While I relish the disgusting lurch and crawl of Asphyx and Autopsy, I’ve never been able to shake my love of blistering, thrashing metal. Reign in Blood kicked down the door, and through that door has charged classics like Slaughter’s Strappado, MercilessThe Awakening, and Morbid Saint’s Spectrum of Death into my iron heart and album collection. I can’t get enough of the stuff, but after listening to …And Justice for All again, I rediscovered my enjoyment of that vein of thrash as well – Metallica was my gateway into metal, after all. Hazzerd is a relatively young Canadian band who play this second type of thrash, the one which doesn’t lean towards death metal but firmly towards a modernized version of the late 80s version of more accessible thrash.

Hazzerd sounds a lot like what I’ll refer to as “commercial Megadeth” – meaning the era of Countdown to Extinction. It’s faster than that record, but structurally is at about the same level of streamlined simplicity, unlike the complex, varied, and layered songs of predecessor Rust in Peace. Commercial Megadeth is filtered through the modern thrash stylings of bands like Hatchet, meaning that you won’t mistake this for a lost ‘80s thrash record. Delirium sometimes dovetails into the party-ready speed metal of bands like Speedbreaker and the less thrashy parts of the latest Kreator material and occasionally suggests the less serious tonal approach of Anthrax and Municipal Waste. Other times, Delirium seems to take itself quite seriously, which creates a tonal dissonance throughout the record due to Hazzerd’s apparent inability to pick a lane.

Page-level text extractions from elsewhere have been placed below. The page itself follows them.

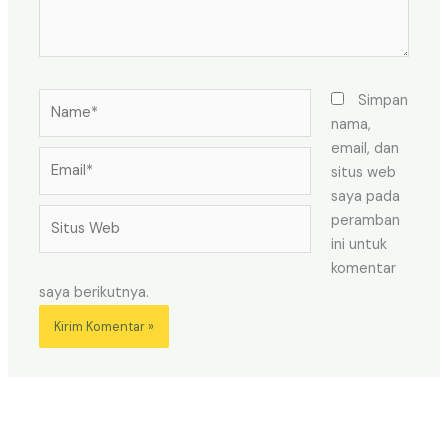
Name*
Simpan
nama,
email, dan
Email*
situs web
saya pada
Situs
peramban
Web
ini untuk
komentar
saya berikutnya.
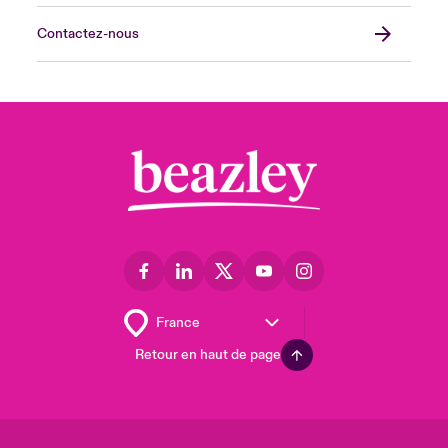
Contactez-nous
Retour en haut de page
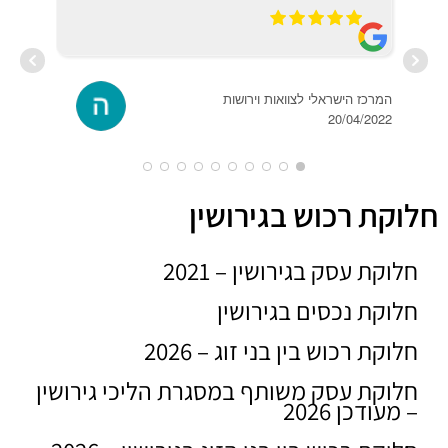
המרכז הישראלי לצוואות וירושות
20/04/2022
סעאי
2019
חלוקת רכוש בגירושין
חלוקת עסק בגירושין – 2021
חלוקת נכסים בגירושין
חלוקת רכוש בין בני זוג – 2026
חלוקת עסק משותף במסגרת הליכי גירושין
– מעודכן 2026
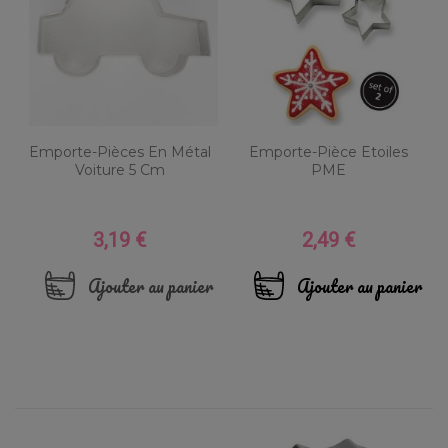
Emporte-Pièces En Métal
Emporte-Pièce Etoiles
Voiture 5 Cm
PME
3,19 €
2,49 €
Prix
Prix
Ajouter au panier
Ajouter au panier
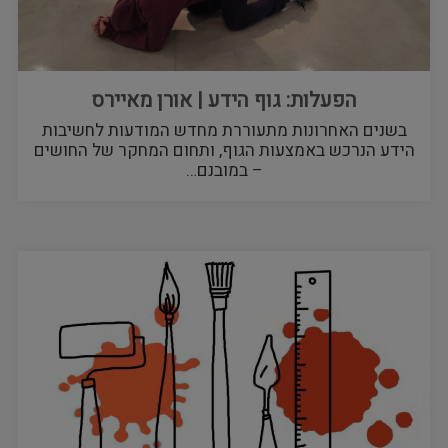
הפעלות: גוף הידע | אורן מאיירס
בשנים האחרונות מתעוררת מחדש המודעות לחשיבות
הידע הנרכש באמצעות הגוף, ותחום המחקר של החושים
– במובנם…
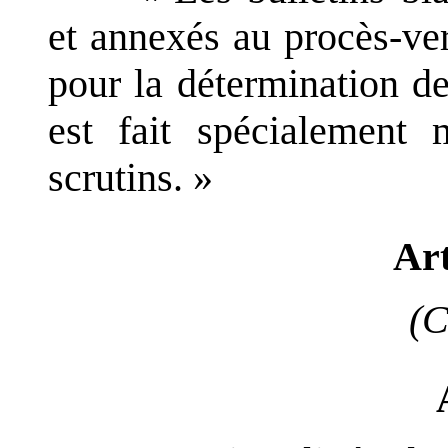
et annexés au procès-ver
pour la détermination de
est fait spécialement 
scrutins.
»
Art
(C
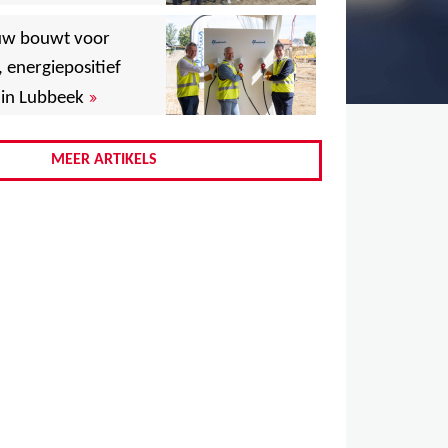
,
uw bouwt voor
,
, energiepositief
»
in Lubbeek
,
,
MEER ARTIKELS
,
,
,
,
,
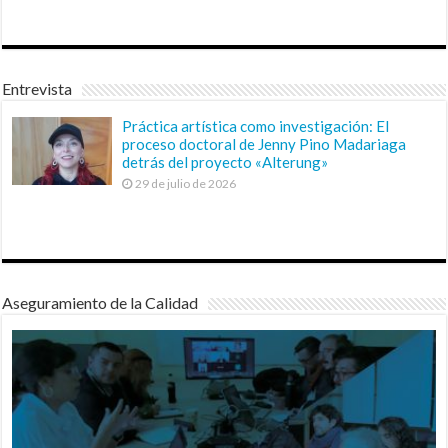
Entrevista
Práctica artística como investigación: El
proceso doctoral de Jenny Pino Madariaga
detrás del proyecto «Alterung»
29 de julio de 2026
Aseguramiento de la Calidad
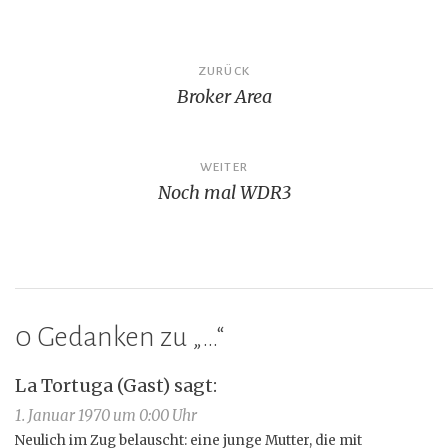
Beitragsnavigation
ZURÜCK
Broker Area
WEITER
Noch mal WDR3
0 Gedanken zu „
…
“
La Tortuga (Gast)
sagt:
1. Januar 1970 um 0:00 Uhr
Neulich im Zug belauscht: eine junge Mutter, die mit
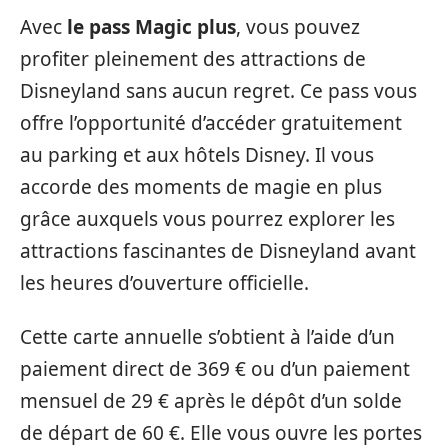
Avec
le pass Magic plus
, vous pouvez
profiter pleinement des attractions de
Disneyland sans aucun regret. Ce pass vous
offre l’opportunité d’accéder gratuitement
au parking et aux hôtels Disney. Il vous
accorde des moments de magie en plus
grâce auxquels vous pourrez explorer les
attractions fascinantes de Disneyland avant
les heures d’ouverture officielle.
Cette carte annuelle s’obtient à l’aide d’un
paiement direct de 369 € ou d’un paiement
mensuel de 29 € après le dépôt d’un solde
de départ de 60 €. Elle vous ouvre les portes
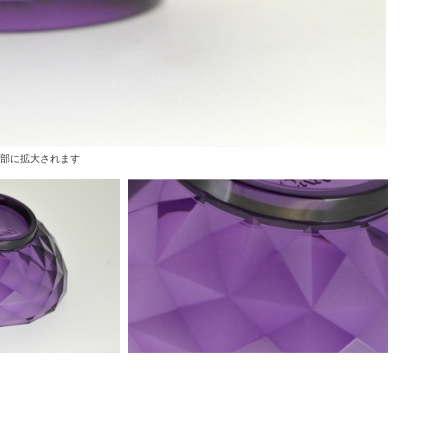
上部に拡大されます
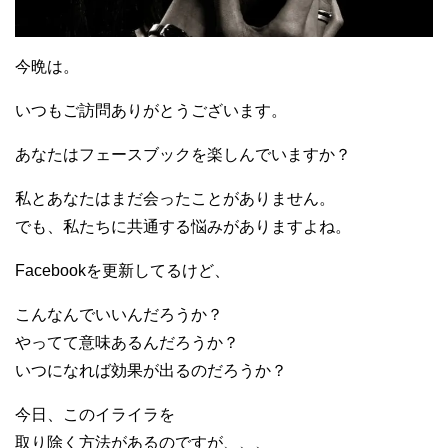
今晩は。
いつもご訪問ありがとうございます。
あなたはフェースブックを楽しんでいますか？
私とあなたはまだ会ったことがありません。
でも、私たちに共通する悩みがありますよね。
Facebookを更新してるけど、
こんなんでいいんだろうか？
やってて意味あるんだろうか？
いつになれば効果が出るのだろうか？
今日、このイライラを
取り除く方法があるのですが、、、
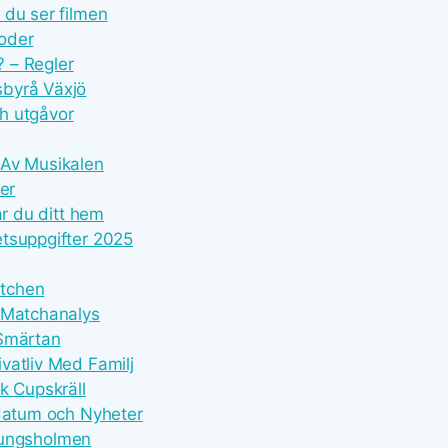
 du ser filmen
oder
? – Regler
sbyrå Växjö
ch utgåvor
 Av Musikalen
er
ar du ditt hem
etsuppgifter 2025
atchen
k Matchanalys
 Smärtan
vatliv Med Familj
k Cupskräll
ldatum och Nyheter
 Kungsholmen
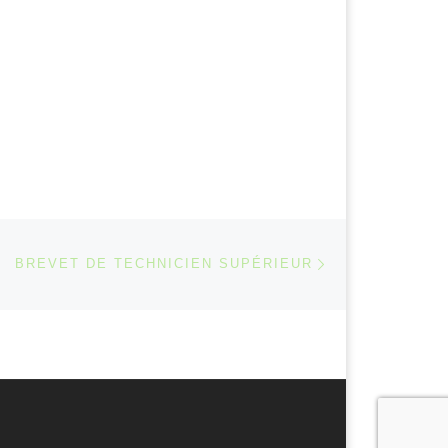
Article suivant
 ARTICLES
BREVET DE TECHNICIEN SUPÉRIEUR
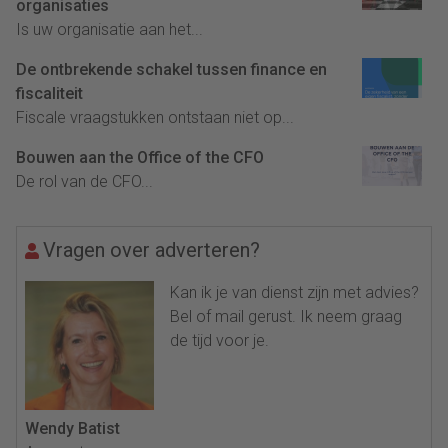
organisaties
Is uw organisatie aan het...
De ontbrekende schakel tussen finance en
fiscaliteit
Fiscale vraagstukken ontstaan niet op...
Bouwen aan the Office of the CFO
De rol van de CFO...
Vragen over adverteren?
Kan ik je van dienst zijn met advies?
Bel of mail gerust. Ik neem graag
de tijd voor je.
Wendy Batist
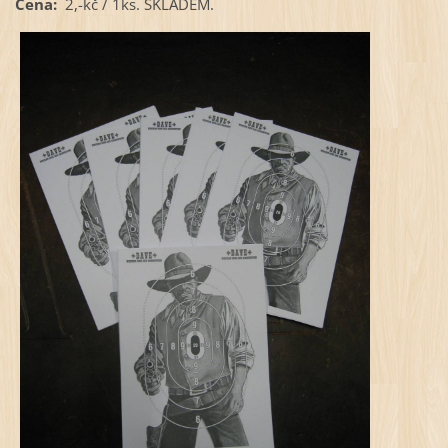
Cena:
2,-kč / 1ks. SKLADEM.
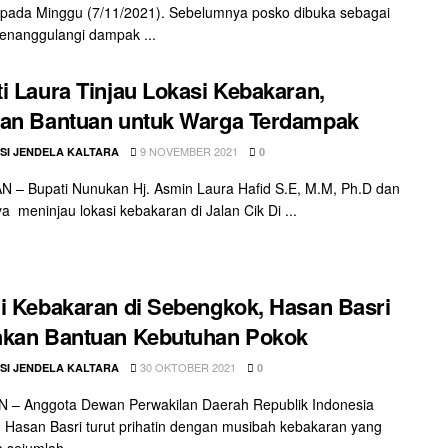
pada Minggu (7/11/2021). Sebelumnya posko dibuka sebagai
enanggulangi dampak ...
i Laura Tinjau Lokasi Kebakaran,
kan Bantuan untuk Warga Terdampak
9 NOVEMBER 2021
SI JENDELA KALTARA
0
 – Bupati Nunukan Hj. Asmin Laura Hafid S.E, M.M, Ph.D dan
ya meninjau lokasi kebakaran di Jalan Cik Di ...
i Kebakaran di Sebengkok, Hasan Basri
hkan Bantuan Kebutuhan Pokok
30 OKTOBER 2021
SI JENDELA KALTARA
0
 – Anggota Dewan Perwakilan Daerah Republik Indonesia
 Hasan Basri turut prihatin dengan musibah kebakaran yang
sejumlah ...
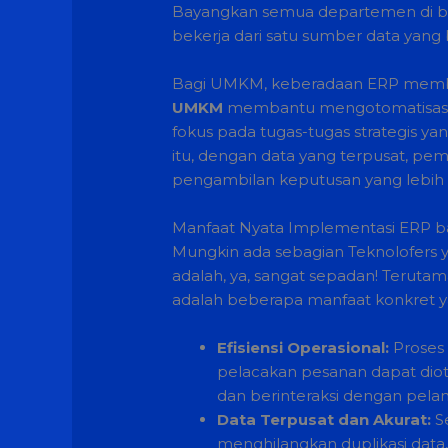
Bayangkan semua departemen di bisn
bekerja dari satu sumber data yang b
Bagi UMKM, keberadaan ERP memberi
UMKM
membantu mengotomatisasi pro
fokus pada tugas-tugas strategis yan
itu, dengan data yang terpusat, pe
pengambilan keputusan yang lebih 
Manfaat Nyata Implementasi ERP 
Mungkin ada sebagian Teknolofers 
adalah, ya, sangat sepadan! Terutam
adalah beberapa manfaat konkret y
Efisiensi Operasional:
Proses 
pelacakan pesanan dapat diot
dan berinteraksi dengan pela
Data Terpusat dan Akurat:
Se
menghilangkan duplikasi data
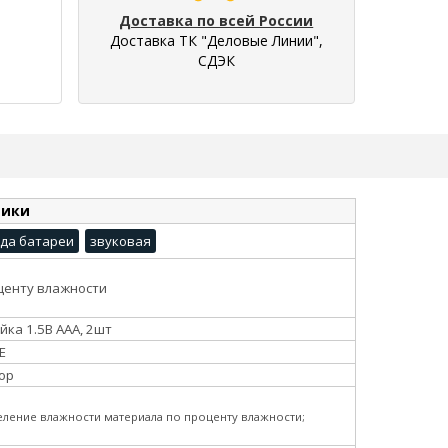
Доставка по всей России
Доставка ТК "Деловые Линии",
СДЭК
тики
да батареи
звуковая
центу влажности
йка 1.5В ААА, 2шт
E
ор
еление влажности материала по проценту влажности;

Opener “Sacrifice Them (In the Name of God)” shows this point well. Its anti-religion lyricism is so sophomoric and asinine that it could be excellent satire, but it comes across as serious. Nonetheless, the song itself is good if not a bit overlong with some standout lead work, particularly at the conclusion. Conversely, “Dead in the Shed” appears to be a funny send-up of old D.A.R.E. campaigns, and its high-speed dirt metal is fun, energetic, and memorable. The nonsensical lyric of “one more riff and that’s a haiku” made me laugh out loud, as it perfectly embraced the goofy side of thrash metal without devolving into self-parody or trite stupidity. “Dead in the Shed” has a personality that matches the cover and the band name, and for this reason is the record’s greatest tonal success. This riotous good time is followed by Delirium’s lone concise ripper. “Illuminated Truth” mixes the melodicism of Hatchet and Rust in Peace to great effect, wasting no time and exploiting its simple structure to emphasize how good the riffs are.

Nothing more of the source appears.